Most states follow a doctrine, called merger, that holds that the felony murder rule only applies when the predicate felony is different from the act causing the death. In other words, a death during a criminal assault does not trigger the felony murder rule because the assault and the death “merge.”
I think the death in this hypothetical would probably be treated as some level of manslaughter. It’s akin to punching someone with force that ordinarily would not be deadly, who then dies because the punch caused him to stumble on a curb and hit his head on a fire hydrant.
IANAL, just a guess here… but in Canada, the charges for both would probably be “Criminal negligence causing death” (and “administering a noxious substance” or something). Whatever the equivalent US crimes would be… There was no intent to kill, but by recklessly failing to ensure the drink was not rendered fatal by addition, despite intentions, the persons both cause the death - the first by leaving an adulterated drink where it could be further adulterated, and the second by adding a dose to an already adulterated drink. Was this foreseeable? Well, if you did it, why would you think nobody else could or would?
these would be appropriate charges and penalties to match the intent - no intent to permanently harm or kill, but acting inappropriately recklessly in such a way that death resulted.
That’s true in New York (the state whose laws I’m most familiar with). A charge of attempted murder is treated as a charge of murder.
Being as one victim can have several murder attempts committed against him, it’s possible for several people to be convicted of separately murdering the same person (who may still be alive).
Yes and no- in New York a conviction for attempted first degree murder or aggravated murder is a Class A-1 felony, just like the completed crimes and will be sentenced in the same way as the completed crimes. But the conviction will be for the attempt and that is what court documents will say .

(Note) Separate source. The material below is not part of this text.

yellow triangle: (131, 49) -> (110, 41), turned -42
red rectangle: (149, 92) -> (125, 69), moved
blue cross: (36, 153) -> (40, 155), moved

A conviction for attempted second degree murder, however, is a Class B felony although the completed crime is also a Class A-1 felony and therefore the sentence for an attempt is lower than the sentence for a completed Murder 2.
And for this reason, the basic prison sentence given here (vic.aus) would be the same for either crime. Say 15 years for the murder, 15 years for the attempted murder.*
I assume that even in your state, not all murderers get death, and that some attempted murderers get very long sentences.
*(IANAL. I don’t know if they’d give one “attempted murder” in vic.aus. But if they did, he probably wouldn’t get off more lightly because of it)
You’re not reading carefully. A person can be convicted of murder for trying and failing to kill someone. So both victim and would-be killer are still alive.
So now the original victim attacks the original would-be killer with intent to kill. And once again fails to successfully complete the deed.
Now both are alive and both have committed legal murder of the other. It’s certainly straightforward try live people for stuff they have done.
In practice though, I think the government would have a tough time with the second murder prosecution, since the defense would simply put on whatever experts the government used in the first trial and ask them “now, when you testified in another trial about the death of Joe Smith, didn’t you say that in your expert opinion it was the [other thing] that killed him?”
Section 321P of the Crimes Act sets out the penalties for attempted offences, and says that for offences carrying a penalty of “level 1 imprisonment (life)”, the penalty for attempting that offence is “Level 2 imprisonment (25 years maximum)”.
Doesn’t sound to me like Victoria treats murder and attempt murder the same for penalty purposes. Am I missing something?
Yes, in that case I’m sure this happens all the time with gangs and other kinds of feuds. Retaliation is the typical way of life (and death) and you’d definitely be wanting to kill the guy who tried to kill you (especially before he tried again).